Speaker of the House Mike Madigan’s bipartisan Illinois Family Law Study Committee, after exhaustive research, concluded that it was in the best interests of every child to have at least 35 percent minimum time weekly with a good and fit non-custodial parent. That 35 percent was “mysteriously” gutted from 2014 legislation as soon as the Illinois State Bar Association opposed it. The ISBA supports 0 percent minimum parenting time.
The ISBA insists on keeping the current “winner-takes-all” custody model which maximizes conflict and reduces children to pawns. The ISBA audaciously contends that greed has zero impact on family law and, if you believe that, then you must also believe that Chicago’s Al Capone was ONLY guilty of tax evasion.
Nationally, The Washington Post recently reported that more than 20 states in 2017 considered laws to require shared parenting. Currently, Illinois House Bill 4113, a parenting equality bill, is a quantum leap forward toward a remedy for court created inequality. HB 4113 would create a rebuttable presumption that equal parenting time is in the best interests of children. Any deviation from 50/50 would have to be justified in writing in the judge’s decision.
HB 4113 has quickly gained strong bipartisan support with 17 sponsors.
Last month in Chicago, Rep. La Shawn Ford, chief sponsor of HB 4113 and civil rights hero, held a massive HB 4113 roundtable discussion. The opposition, an army of veteran family law attorneys and at least one judge, claimed to be experts for decades, but came to the table with zero evidence that family courts are serving the best interests of children.
The vested interests who oppose a child’s constitutional right to equal parenting often defend the indefensible by cavalierly citing, “divorce is complicated.” Equality has ALWAYS been complicated, but in this country, we eventually embrace those complications, realizing that the worst source of complication is perpetual inequality. Within the next few decades, today’s family court outcomes will be viewed as odious as the segregated water fountains of the Jim Crow era.

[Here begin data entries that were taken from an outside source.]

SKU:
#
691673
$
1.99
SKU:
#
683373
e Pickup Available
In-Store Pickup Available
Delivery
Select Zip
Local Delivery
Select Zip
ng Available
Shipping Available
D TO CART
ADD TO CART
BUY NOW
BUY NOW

And finally, most soul crushing, I cannot believe that I jumped out of airplanes in the middle of the night in an Army airborne unit only to return to my home, the Land of Lincoln, to be told that “equality is impossible.” Well, in the words of Nelson Mandela, “It always seems impossible until you make it happen.”
The fate of our children is now in your hands. Silence in a democracy is consent, so please call your state representative NOW! Representatives don’t expect you to be a bill expert. They just need the phone calls urging them to support shared parenting and to SPONSOR HB 4113! Many organizations support HB 4113; Leading Women for Shared Parenting, Women of Illinois for Fathers’ Equality and Illinois Fathers for Equality.